Gabriel Palacios, a physics engineering student at Mexico City’s Metropolitan Autonomous University, now sports proudly on his forearm the design for the proposed International Linear Collider, a possible next step after the Large Hadron Collider.
For several years, Palacios had been thinking about getting a celebratory tattoo, looking ahead to earning his bachelor’s degree later this year. But it was only when he was chosen for an ILC-related internship that he decided on the design.
“One of my main goals since I started studying physics was working at a collider,” Palacios says. “Being here at Jefferson Lab was achieving just the first stage of that dream.”

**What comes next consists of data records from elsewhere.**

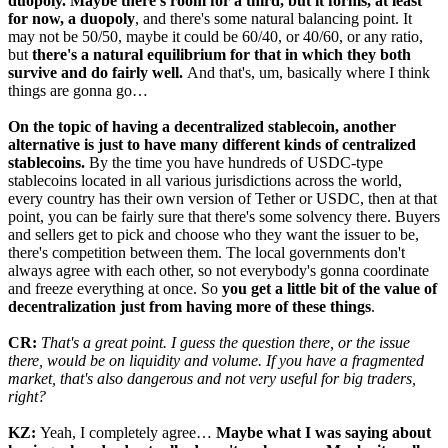
duopoly. Maybe there's room for a third, but it forms, at least
for now, a duopoly
, and there's some natural balancing point. It
may not be 50/50, maybe it could be 60/40, or 40/60, or any ratio,
but
there's a natural equilibrium for that in which they both
survive and do fairly well.
And that's, um, basically where I think
things are gonna go…
On the topic of having a decentralized stablecoin, another
alternative is just to have many different kinds of centralized
stablecoins.
By the time you have hundreds of USDC-type
stablecoins located in all various jurisdictions across the world,
every country has their own version of Tether or USDC, then at that
point, you can be fairly sure that there's some solvency there. Buyers
and sellers get to pick and choose who they want the issuer to be,
there's competition between them. The local governments don't
always agree with each other, so not everybody's gonna coordinate
and freeze everything at once. So
you get a little bit of the value of
decentralization just from having more of these things
.
CR:
That's a great point. I guess the question there, or the issue
there, would be on liquidity and volume. If you have a fragmented
market, that's also dangerous and not very useful for big traders,
right?
KZ:
Yeah, I completely agree…
Maybe what I was saying about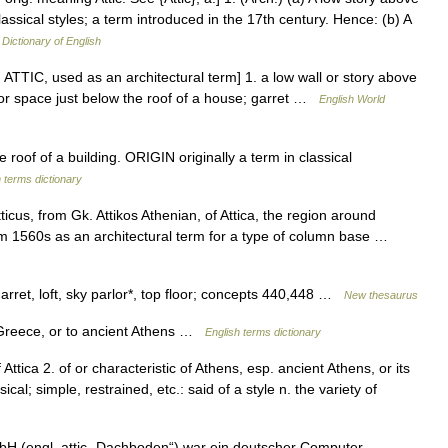
lassical styles; a term introduced in the 17th century. Hence: (b) A
 Dictionary of English
ue, ATTIC, used as an architectural term] 1. a low wall or story above
m or space just below the roof of a house; garret …
English World
of of a building. ORIGIN originally a term in classical
 terms dictionary
ticus, from Gk. Attikos Athenian, of Attica, the region around
rom 1560s as an architectural term for a type of column base …
rret, loft, sky parlor*, top floor; concepts 440,448 …
New thesaurus
 Greece, or to ancient Athens …
English terms dictionary
of Attica 2. of or characteristic of Athens, esp. ancient Athens, or its
cal; simple, restrained, etc.: said of a style n. the variety of
bH (engl. attic „Dachboden“) war ein deutscher Computer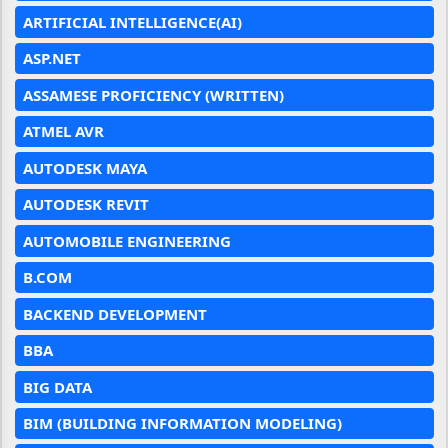
ARTIFICIAL INTELLIGENCE(AI)
ASP.NET
ASSAMESE PROFICIENCY (WRITTEN)
ATMEL AVR
AUTODESK MAYA
AUTODESK REVIT
AUTOMOBILE ENGINEERING
B.COM
BACKEND DEVELOPMENT
BBA
BIG DATA
BIM (BUILDING INFORMATION MODELING)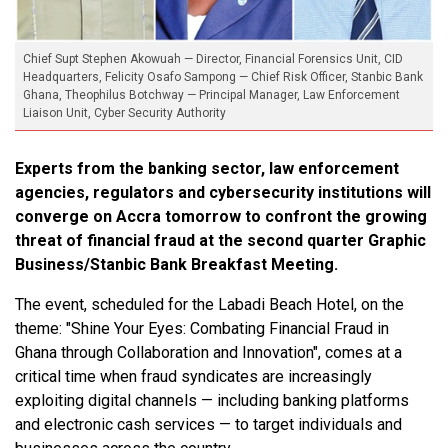
Chief Supt Stephen Akowuah — Director, Financial Forensics Unit, CID
Headquarters, Felicity Osafo Sampong — Chief Risk Officer, Stanbic Bank
Ghana, Theophilus Botchway — Principal Manager, Law Enforcement
Liaison Unit, Cyber Security Authority
Experts from the banking sector, law enforcement
agencies, regulators and cybersecurity institutions will
converge on Accra tomorrow to confront the growing
threat of financial fraud at the second quarter Graphic
Business/Stanbic Bank Breakfast Meeting.
The event, scheduled for the Labadi Beach Hotel, on the
theme: "Shine Your Eyes: Combating Financial Fraud in
Ghana through Collaboration and Innovation", comes at a
critical time when fraud syndicates are increasingly
exploiting digital channels — including banking platforms
and electronic cash services — to target individuals and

The dream began in high school with a physics teacher who fascinated Palacios with stories of colliders, not an everyday topic in his small Mexican hometown of 50,000.
“He was talking magic to us,” Palacios says.
Years later, in December 2012, Palacios applied to a summer program hosted by the Mexican Physical Society’s Division of Particles and Fields. A committee of professors and researchers selected Palacios, along with four other physics undergraduates from across Mexico, to intern at an international high-energy physics lab.
“He impressed everyone with his knowledge, his motivation, his open and confident personality,” says Carlos Hernandez-Garcia, a scientist for the Free Electron Laser Program at Jefferson Lab who helped choose the five students.
At Jefferson Lab, Palacios worked with the Electron Gun Group, a team whose job is to generate the electron beam for the lab’s particle accelerator, the Continuous Electron Beam Accelerator Facility, or CEBAF. They are also designing an electron gun for the ILC. In an electron gun, a laser beam shines on a photocathode, releasing electrons that are then grouped together and accelerated using electric fields. Palacios’ project involved evaluating new photocathodes.
“He’s a really good worker and so enthusiastic, it doesn’t really surprise me [that he got an ILC tattoo],” says Matt Poelker, head of the Electron Gun Group at Jefferson Lab.
Now that his 10 weeks at Jefferson Lab are complete, Palacios plans to finish his bachelor’s degree and then attend graduate school. Working on an ILC-related project in the future would be the next step toward achieving his dream, he says.
“It’s about participating in this amazing project that gets people from around the world together to study something that is going to give us a huge clue of what the universe is about,” Palacios says.
As for future tattoos, Palacios said a particle collision is next on his list—a burst of energy located squarely in the middle of his chest.